▶ EXERCISE REQUIREMENTS: Tell me how many lines of the entries below include the string "Kultúra", and give only the number.

▼

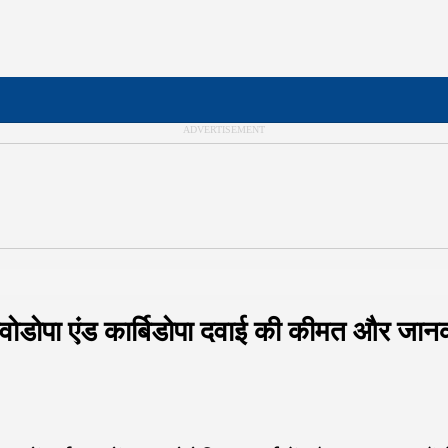
ोडोपा एंड कार्बिडोपा दवाई की कीमत और जान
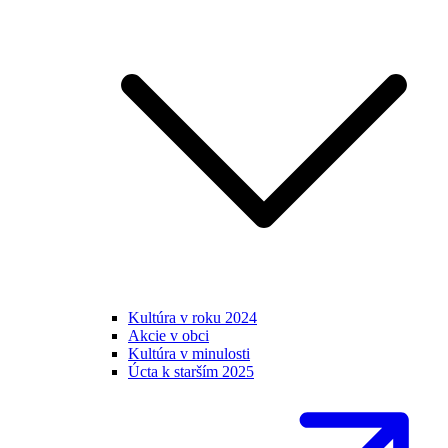
Kultúra v roku 2024
Akcie v obci
Kultúra v minulosti
Úcta k starším 2025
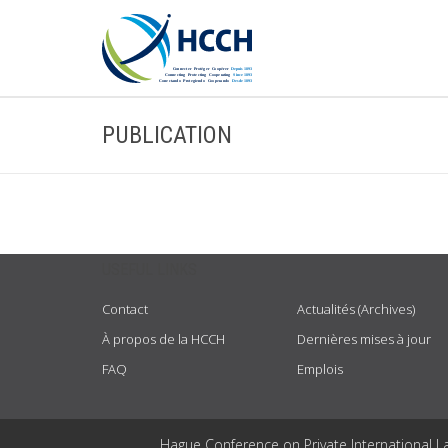
PUBLICATION
USEFUL LINKS
Contact
Actualités (Archives)
À propos de la HCCH
Dernières mises à jour
FAQ
Emplois
Hague Conference on Private International L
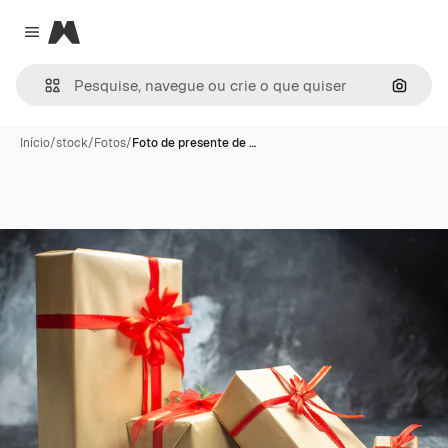
Magnific
Close menu
Pesqui
Início
/
stock
/
Fotos
/
Foto de presente de …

▲

▶ RESPONSE TO THIS TASK: 2